Updated 1500 Tuesday 14 January
Once again, ADM’s annual Top 20 SMEs has some staggering headline figures and surprises for the Defence community.
To clarify, rankings are based purely on turnover earned during the calendar year of 2019 in Australia and/or NZ. To qualify as an SME, ADM relies on the definition used by the Australian Bureau of Statistics; a business must have 200 or less full-time equivalent staff members. An ANZ SME must meet that mark plus be owned and operated in Australia/NZ, independent of a foreign-owned parent company.
It’s worth pointing out here that the entire turnover for the Top 20 is $912 million; Top 40’s Top 5 turnover alone is $4.82 billion.
As always, there is much volatility in the Top 20 SMEs. St Hilliers nudged up to the top spot this year, taking out the ANZ SME crown as well as rank 20 in the wider list.
“A challenge for all growing businesses is to never lose sight of what has brought the opportunities in the first place,” St Hilliers’ General Manager Brant Wood said to ADM. “At St Hilliers we recognise, even while growing, we need to maintain our personable and tailored approach to service our valued clients along the entire project.

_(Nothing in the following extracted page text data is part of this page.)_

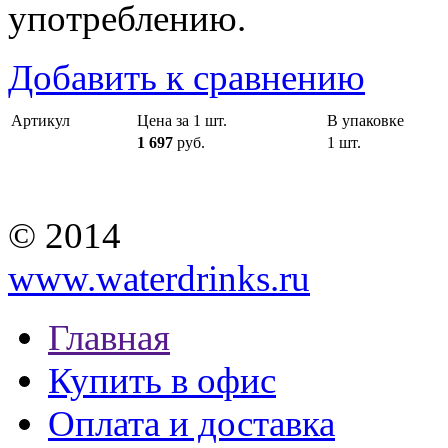
употреблению.
Добавить к сравнению
Артикул
Цена за 1 шт.
В упаковке
1 697
руб.
1 шт.
© 2014
www.waterdrinks.ru
Главная
Купить в офис
Оплата и доставка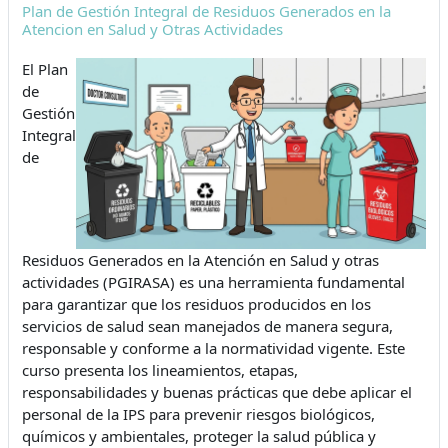
Plan de Gestión Integral de Residuos Generados en la
Atencion en Salud y Otras Actividades
El Plan
de
Gestión
Integral
de
Residuos Generados en la Atención en Salud y otras
actividades (PGIRASA) es una herramienta fundamental
para garantizar que los residuos producidos en los
servicios de salud sean manejados de manera segura,
responsable y conforme a la normatividad vigente. Este
curso presenta los lineamientos, etapas,
responsabilidades y buenas prácticas que debe aplicar el
personal de la IPS para prevenir riesgos biológicos,
químicos y ambientales, proteger la salud pública y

“St Hilliers are continuing to gain knowledge around the best methods of submission, delivery and handover within the Defence framework. St Hilliers aim to utilise the valuable lessons we have learnt through our current and past projects to further enhance our offering to Defence.”
Of the responses this year, 19 companies qualified as ANZ SMEs (see Table 3).

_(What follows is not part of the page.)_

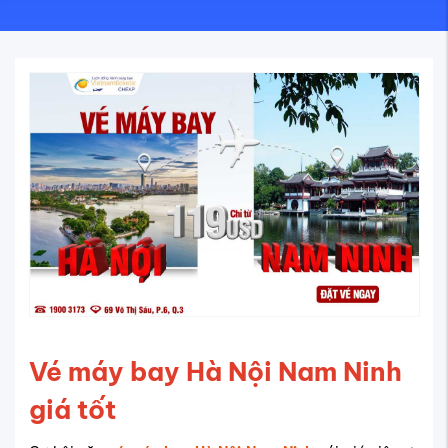
Vé máy bay Hà Nội Nam Ninh
giá tốt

“The Government’s Defence Industry Policy setting has provided the right environment for Australian companies like NIOA to invest with confidence and pursue export opportunities,” NIOA’s CEO Robert Nioa said to ADM. “Over the coming 12-months NIOA will commence construction of the artillery shell forging plant at Maryborough under our Joint Venture with Rheinmetall Waffe Munitions, expand operations at Benalla under a direct tenancy with the Commonwealth, open an office in Melbourne, deliver warshot and training munitions for the Land 400 Phase 2 Boxer family of vehicles and 81mm mortar, and continue to deliver against a series of small arms contracts for our Defence and Law Enforcement clients in Australia and NZ. NIOA has been shortlisted for the Land 159 Lethality Systems Project, so we will commence 2020 responding to a restricted tender with our strategic partners.”

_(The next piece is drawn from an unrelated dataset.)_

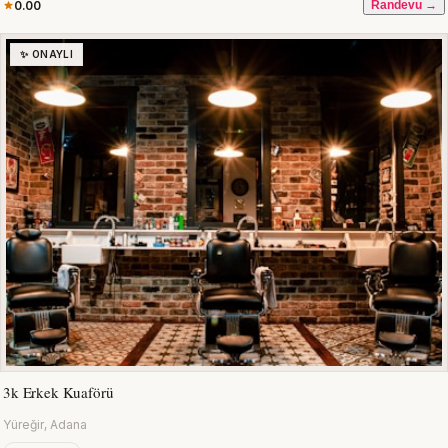
0.00
Randevu →
✨ ONAYLI
3k Erkek Kuaförü
Yüreğir, Adana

There has been much rumbling from the SME community this year when it comes to access into Defence’s mega programs like the various phases of Land 400 (Rheinmetall Defence Australia for Phase 2 and Phase 3 will be undertaking a risk mitigation activity this year between Rheinmetall and Hanwha), Future Frigates (Hunter class from BAE Systems) and Future Submarine (Attack class from Naval Group) – see P92 for more on this. There have also been complaints around the balance of work on the consultancy front, with work being split between the Major Service Providers (MSPs) and the Defence Support Services (DSS), arguably in favour of the four MSP teams. As with any rebalancing of spending priorities and practices, there is a settling in period while the system realigns.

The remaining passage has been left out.